■ Problem to work on: Only an exact copy is wanted: the lines from the one holding "Your First 90 Days" through the last line below, minus the pictures.

■ Data for review:
■ ■ ■ ■ ■
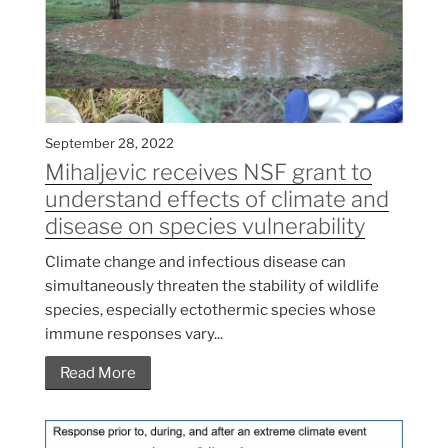
September 28, 2022
Mihaljevic receives NSF grant to
understand effects of climate and
disease on species vulnerability
Climate change and infectious disease can
simultaneously threaten the stability of wildlife
species, especially ectothermic species whose
immune responses vary...
Read More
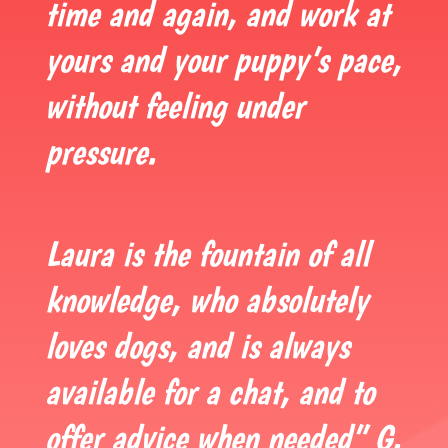
time and again, and work at
yours and your puppy’s pace,
without feeling under
pressure.
Laura is the fountain of all
knowledge, who absolutely
loves dogs, and is always
available for a chat, and to
offer advice when needed” G.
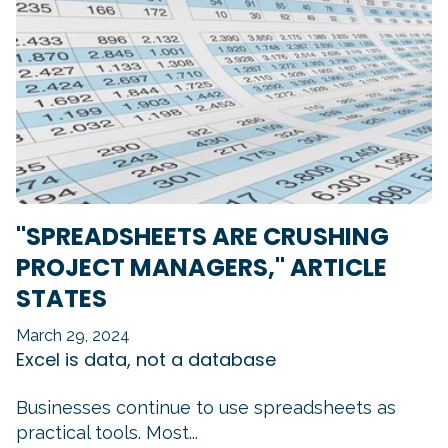
"SPREADSHEETS ARE CRUSHING
PROJECT MANAGERS," ARTICLE
STATES
March 29, 2024
Excel is data, not a database
Businesses continue to use spreadsheets as
practical tools. Most...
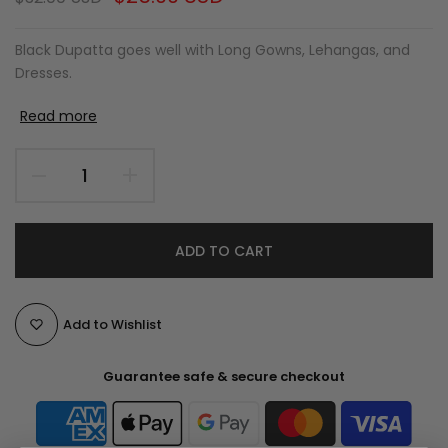
Black Dupatta goes well with Long Gowns, Lehangas, and
Dresses.
Read more
ADD TO CART
Add to Wishlist
Guarantee safe & secure checkout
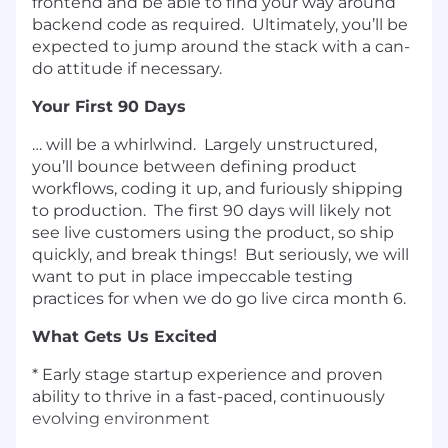
frontend and be able to find your way around
backend code as required. Ultimately, you’ll be
expected to jump around the stack with a can-
do attitude if necessary.
Your First 90 Days
… will be a whirlwind. Largely unstructured,
you’ll bounce between defining product
workflows, coding it up, and furiously shipping
to production. The first 90 days will likely not
see live customers using the product, so ship
quickly, and break things! But seriously, we will
want to put in place impeccable testing
practices for when we do go live circa month 6.
What Gets Us Excited
* Early stage startup experience and proven
ability to thrive in a fast-paced, continuously
evolving environment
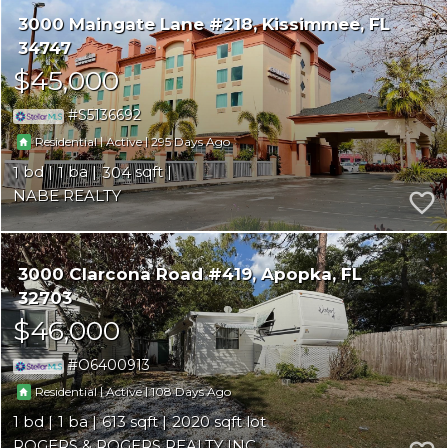
3000 Maingate Lane #218
Kissimmee
FL
34747
$45,000
S5136692
|
|
295
Residential
Active
1
1
304
NABE REALTY
3000 Clarcona Road #419
Apopka
FL
32703
$46,000
O6400913
|
|
108
Residential
Active
1
1
613
2020
ROGERS & ROGERS REALTY INC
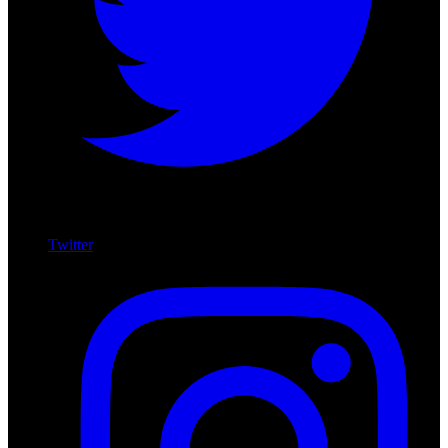
Twitter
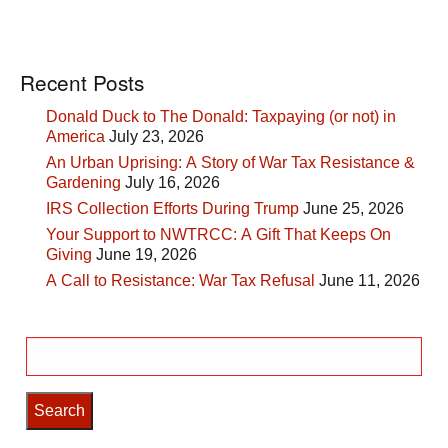
Recent Posts
Donald Duck to The Donald: Taxpaying (or not) in
America
July 23, 2026
An Urban Uprising: A Story of War Tax Resistance &
Gardening
July 16, 2026
IRS Collection Efforts During Trump
June 25, 2026
Your Support to NWTRCC: A Gift That Keeps On
Giving
June 19, 2026
A Call to Resistance: War Tax Refusal
June 11, 2026
Search
for:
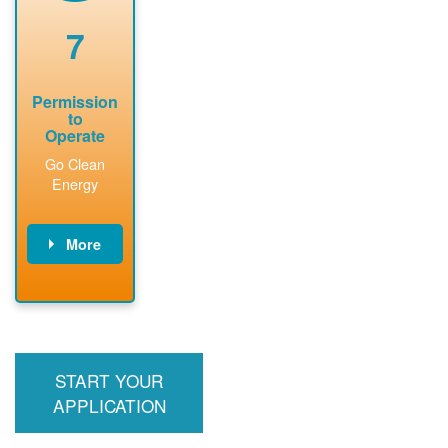
renewable
approved
system
permit tag to
7
installation.
PNM.
Permission
to
Operate
Go Clean
Energy
More
PNM updates
billing account,
performs
inspection,
installs meter if
START YOUR
required, and
interconnects
APPLICATION
system to the
utility grid.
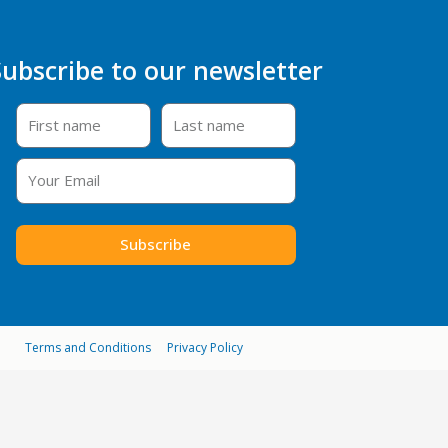
Subscribe to our newsletter
Subscribe
Terms and Conditions
Privacy Policy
■ ■ ■ ■ ■
■ Response to the exercise:
Your First 90 Days
… will be a whirlwind. Largely unstructured,
you’ll bounce between defining product
workflows, coding it up, and furiously shipping
to production. The first 90 days will likely not
see live customers using the product, so ship
quickly, and break things! But seriously, we will
want to put in place impeccable testing
practices for when we do go live circa month 6.
What Gets Us Excited
* Early stage startup experience and proven
ability to thrive in a fast-paced, continuously
evolving environment
3000 Maingate Lane #218
Kissimmee
FL
34747
$45,000
S5136692
|
|
295
Residential
Active
1
1
304
NABE REALTY
3000 Clarcona Road #419
Apopka
FL
32703
$46,000
O6400913
|
|
108
Residential
Active
1
1
613
2020
ROGERS & ROGERS REALTY INC
Twitter
Recent Posts
Donald Duck to The Donald: Taxpaying (or not) in
America
July 23, 2026
An Urban Uprising: A Story of War Tax Resistance &
Gardening
July 16, 2026
IRS Collection Efforts During Trump
June 25, 2026
Your Support to NWTRCC: A Gift That Keeps On
Giving
June 19, 2026
A Call to Resistance: War Tax Refusal
June 11, 2026
Search
for:
renewable
approved
system
permit tag to
7
installation.
PNM.
Permission
to
Operate
Go Clean
Energy
More
PNM updates
billing account,
performs
inspection,
installs meter if
START YOUR
required, and
interconnects
APPLICATION
system to the
utility grid.
Subscribe to our newsletter
Subscribe
Terms and Conditions
Privacy Policy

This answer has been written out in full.